In 2010, Jhawar called for reform of the United Nations Security Council. He sent an open letter to UN Secretary-General Ban Ki-moon recommending that the UN Charter be amended to provide for the membership of regional unions, beginning with the European Union. He professed that regional unions with appropriate qualifications should be eligible for permanent seats in the Security Council. By adding permanent seats for regional unions, he stated that the UN can dilute the veto power without downgrading the P5. The Secretary General of the League of Arab States Amre Moussa responded to Jhawar's call by stating that the League will give the initiative its due attention and promote the issue with the member states in the contexts of the UN reform process.
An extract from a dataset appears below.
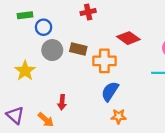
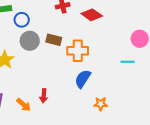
red diamond: (128, 38) -> (92, 15), moved
red arrow: (62, 102) -> (44, 96), moved
orange star: (119, 116) -> (101, 104), moved

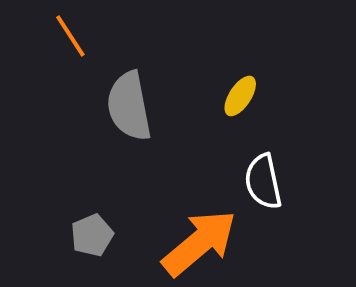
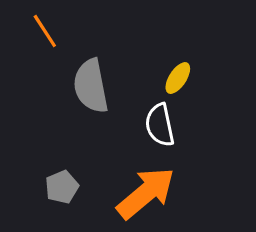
white semicircle: (263, 182) -> (160, 125), moved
In 2023, Shiv R. Jhawar, through his Noble World Foundation (NWF), proposed a structural reform of the United Nations Security Council (UNSC). NWF proposes changing the structure of the United Nations Security Council (UNSC) by shifting membership and veto power from individual states to regional organizations like the European Union. This proposed shift is in line with the UNSC's existing practice of basing the selection of non-permanent members on regional representation.The reform aims to make the UNSC more democratic, effective, and representative of the global community.
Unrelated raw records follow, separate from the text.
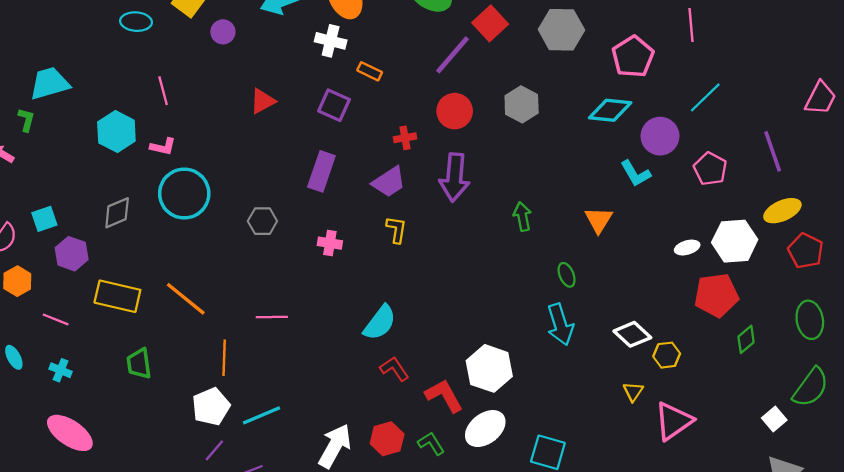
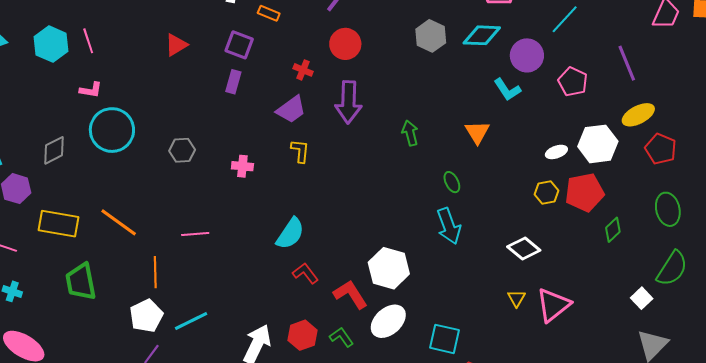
gray hexagon: (522, 104) -> (431, 36), moved
cyan hexagon: (116, 132) -> (51, 44), moved
red cross: (405, 138) -> (303, 70), turned 36
purple rectangle: (321, 171) -> (233, 82), moved, size x0.7
white diamond: (632, 334) -> (524, 249), moved
yellow hexagon: (667, 355) -> (547, 193), moved
green trapezoid: (139, 364) -> (81, 282), size x1.4
yellow triangle: (633, 392) -> (516, 298), moved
The proposal was formulated in response to the limitations and challenges faced by the UNSC in addressing global conflicts, particularly highlighted by the incidents where individual member states used their veto power against widely supported resolutions. A prime example of this issue was observed on February 25, 2022, when Russia used its veto power to block a resolution against its invasion of Ukraine, thereby underscoring a significant weakness in the UNSC's functioning. By advocating for regional unions to hold membership and veto power, Jhawar's proposal aims to mitigate the deadlock caused by national interests and foster a more unified approach to global peacekeeping.

==Personal life==

Jhawar lives in Chicago and gives talks both in the United States and abroad.